Farmer decided he wanted to create a public space that incorporated references to Ginsberg, San Francisco, architecture, poetry, transparency, protest and the history of his family.

It was the question of how to give these ‘vast constellations’ concrete form that drove Farmer’s imagination. Farmer decided he wanted to create a public space that incorporated references to Ginsberg, San Francisco, architecture, poetry, transparency, protest and the history of his family. While he was at SFAI, he spent a lot of time at the fountain, a small octagonal structure with Moorish tiles. He thought of Ginsberg in Greenwich Village, and the fountain in Washington Square. He thought of his husband, who’s from NYC, and his memories of that fountain, and again of Ginsberg, who, like him, had to leave his hometown to forge his identity anew. The fountains became metaphors for origin myths, oases of communal learning, pleasure and healing. He decided to combine the external shape of the San Francisco fountain with the high-shooting water feature from Washington Square, creating a hybrid water feature that, conceptually at least, spanned a continent. With the history of the pavilion’s architects in mind, and their antifascist desire for openness and transparency, the artist will open up the pavilion to the Giardini, converting a cramped exhibition space into a public piazza. Thus the pavilion, and the hybrid fountain Farmer will create for the site, grew into a fusion of structures, a uniting of polarities, a memorial to a buried past and a spring of enlightenment.
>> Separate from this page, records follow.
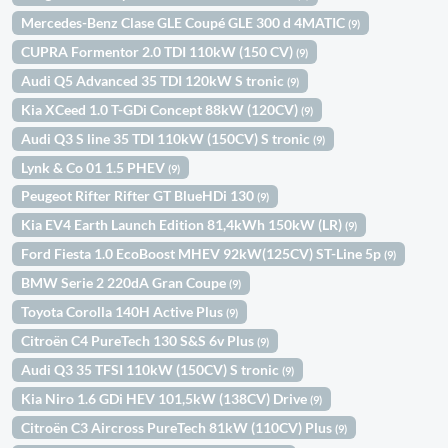
Mercedes-Benz Clase GLE Coupé GLE 300 d 4MATIC
(9)
CUPRA Formentor 2.0 TDI 110kW (150 CV)
(9)
Audi Q5 Advanced 35 TDI 120kW S tronic
(9)
Kia XCeed 1.0 T-GDi Concept 88kW (120CV)
(9)
Audi Q3 S line 35 TDI 110kW (150CV) S tronic
(9)
Lynk & Co 01 1.5 PHEV
(9)
Peugeot Rifter Rifter GT BlueHDi 130
(9)
Kia EV4 Earth Launch Edition 81,4kWh 150kW (LR)
(9)
Ford Fiesta 1.0 EcoBoost MHEV 92kW(125CV) ST-Line 5p
(9)
BMW Serie 2 220dA Gran Coupe
(9)
Toyota Corolla 140H Active Plus
(9)
Citroën C4 PureTech 130 S&S 6v Plus
(9)
Audi Q3 35 TFSI 110kW (150CV) S tronic
(9)
Kia Niro 1.6 GDi HEV 101,5kW (138CV) Drive
(9)
Citroën C3 Aircross PureTech 81kW (110CV) Plus
(9)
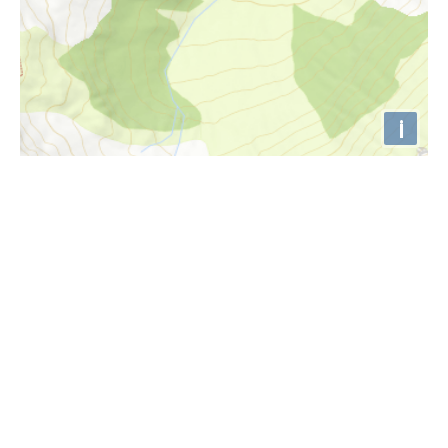
i
Höhenprofil
1500m
1480m
1460m
1440m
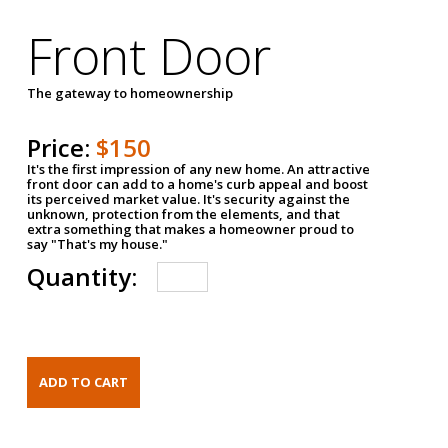
Front Door
The gateway to homeownership
Price:
$150
It's the first impression of any new home. An attractive
front door can add to a home's curb appeal and boost
its perceived market value. It's security against the
unknown, protection from the elements, and that
extra something that makes a homeowner proud to
say "That's my house."
Quantity:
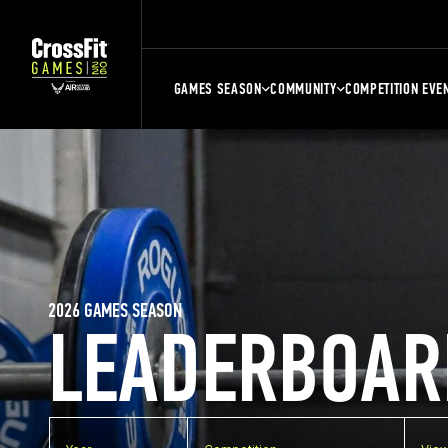
GAMES SEASON
COMMUNITY
COMPETITION EVE
2026 GAMES SEASON
LEADERBOAR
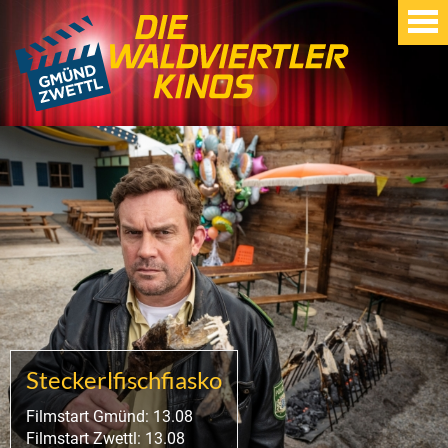
Steckerlfischfiasko
Filmstart Gmünd: 13.08
Filmstart Zwettl: 13.08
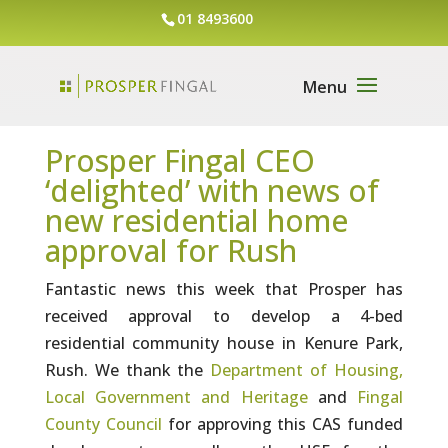
01 8493600
Prosper Fingal CEO
‘delighted’ with news of
new residential home
approval for Rush
Fantastic news this week that Prosper has
received approval to develop a 4-bed
residential community house in Kenure Park,
Rush. We thank the
Department of Housing,
Local Government and Heritage
and
Fingal
County Council
for approving this CAS funded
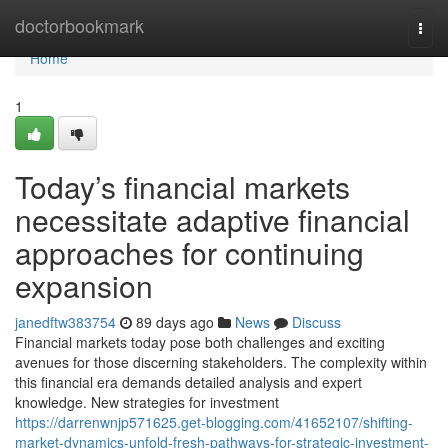
Home
doctorbookmark
Togg
navi
Home
1
Today’s financial markets
necessitate adaptive financial
approaches for continuing
expansion
janedftw383754
89 days ago
News
Discuss
Financial markets today pose both challenges and exciting
avenues for those discerning stakeholders. The complexity within
this financial era demands detailed analysis and expert
knowledge. New strategies for investment
https://darrenwnjp571625.get-blogging.com/41652107/shifting-
market-dynamics-unfold-fresh-pathways-for-strategic-investment-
But how could Farmer integrate the content of the photographs, the story of his family? Farmer knew that the planks of lumber that spilled from the truck were important. He decided to remake them, all 71, and incorporate them into the fountain. He cast facsimile planks in bronze, applied a print pattern and a patina to mimic wood, perforated them and devised a program to regulate the flow of water through the hollow bronze; he also punched holes in the ends of the planks so that water would spurt playfully from the ends of their hard, geometric edges. His recreation of these long-forgotten strips of timber echoes the nature of the whole project: Farmer starts with an accident, and transforms the residue into a playful, flowing dance. Another feature of the fountain will be a grandfather clock, an axe in its back, and from this structure the main jet of water will shoot 13 metres into the sky, matching the height of the Washington Square fountain. There is yet another element: a human-mantis figure, lifesize and cast in rough bronze, hunched like some sci-fi monster imagined by Giacometti, will sit in the centre of the fountain, a huge book on its lap, a pair of scissors jutting from its back.

Is it a figure of the artist? In the course of thinking about Farmer’s work, even before I’d heard anything about the pavilion, a line from William Blake’s ‘Proverbs of Hell’ (1790–93) kept coming to mind: ‘The cut worm forgives the plow’. I had an image of the artist as one of those farmers (no pun here – just another coincidence) who, one day in the field, hits a cluster of ancient artefacts with his plow, then spends a life-time interpreting the objects. The photo- graphs of the accident are just such objets trouvés: unearthed by accident, portentous and strange, sending the discoverer on a hermeneutic quest. For Farmer, the press photographs allowed him to talk to his father about his grandfather, unlocking an episode of his family’s history that was almost lost forever. His grandfather was a labourer, and both he and Farmer’s father endured the tribulations of midcentury life in the raw landscape and economy of Vancouver in its rough becoming. These stories of suffering allowed the artist to empathise with his father, come to some comprehension of his rage and gruff aggression. The past is a plow that leaves its mark unintentionally, just getting on with its daily tasks. A train is an almighty force. A violent father an inescapable presence. A life smashed, dug up, reformed; a pavilion cut open. A fountain placed at its core, a source of life, a site of synthesis and gratitude. The cut worm forgives the plow.

Geoffrey Farmer’s presentation for the Canadian Pavilion at the Venice Biennale, A way out of the mirror, is on view through 26 November.